La reproduction consiste à fixer l’œuvre sur un support (papier, Cd-rom, Internet…) en vue de la communiquer au public.

Les principales exceptions au droit de reproduction sont :

  • les reproductions strictement réservées à l’usage privé du copiste, qui sont exemptées du droit d’auteur. Pour compenser le préjudice subi du fait de cette copie privée, une rémunération forfaitaire est versée par les importateurs et fabricants de supports d’enregistrements pour les copies privées sonores, audiovisuelles et numériques.
  • les analyses, les courtes citations, les revues de presse, les discours, sous réserve que soit cités le nom de l’auteur et les sources, la parodie, le pastiche, la caricature.
  • les copies techniques, que la loi définit comme les « actes de reproduction provisoires qui sont transitoires ou accessoires et constituent une partie intégrante et essentielle d’un procédé technique et dont l’unique finalité est de permettre une transmission dans un réseau entre tiers par un intermédiaire ou une utilisation licite d’une œuvre ou d’un objet protégé, et qui n’ont pas de signification économique indépendante »,
  • ainsi que les trois exceptions introduites par la loi du 1er août 2006 : exception « pédagogique », exception en faveur des personnes handicapées et exception « bibliothèques ».

 

Le droit de représentation

La représentation est la communication de l’œuvre au public directement ou indirectement par tout procédé (représentation publique, télédiffusion, mise en ligne…). Par dérogation au droit exclusif de l’auteur, les représentations privées et gratuites effectuées dans un cadre familial ne sont pas soumises à autorisation.

Le droit moral

Le droit moral est inaliénable, l’auteur ne peut y renoncer. Il est également perpétuel et imprescriptible, de sorte que quand l’œuvre est tombée dans le domaine public, le droit moral subsiste et doit continuer à être respecté.
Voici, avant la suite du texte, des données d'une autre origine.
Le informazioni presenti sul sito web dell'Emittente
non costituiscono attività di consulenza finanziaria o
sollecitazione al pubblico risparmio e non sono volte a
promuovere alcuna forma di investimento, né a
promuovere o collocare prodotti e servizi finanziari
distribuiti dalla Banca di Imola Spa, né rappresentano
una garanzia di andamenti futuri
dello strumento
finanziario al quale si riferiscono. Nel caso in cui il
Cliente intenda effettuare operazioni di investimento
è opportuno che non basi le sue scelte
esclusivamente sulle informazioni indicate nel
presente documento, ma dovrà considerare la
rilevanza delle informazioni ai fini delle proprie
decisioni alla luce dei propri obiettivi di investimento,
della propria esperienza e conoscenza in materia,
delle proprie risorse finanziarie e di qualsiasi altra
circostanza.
Le droit moral se décompose en quatre attributs :

  • le droit de divulgation, c’est-à-dire le droit pour l’auteur de décider de mettre son œuvre à la disposition du public et de choisir les modes de divulgation. Par exemple, l’auteur peut accepter l’exposition publique de son œuvre mais refuser sa reproduction en cartes postales, ou le contraire.
  • le droit au respect de la paternité, droit pour l’auteur de voir son nom sur toute reproduction ou représentation de son œuvre.
  • le droit au respect de l’œuvre, c’est-à-dire au maintien de son intégrité formelle toute suppression, modification, adjonction étant interdite. Le respect dû à l’œuvre implique également que l’œuvre ne soit pas altérée dans son esprit. Tel sera le cas lorsque l’œuvre sera présentée dans un contexte qui la dénigre.
  • le droit de repentir ou de retrait, c’est-à-dire le droit pour l’auteur de retirer son œuvre du marché postérieurement à sa publication, à condition d’indemniser préalablement le cessionnaire du préjudice subi par le retrait de l’œuvre.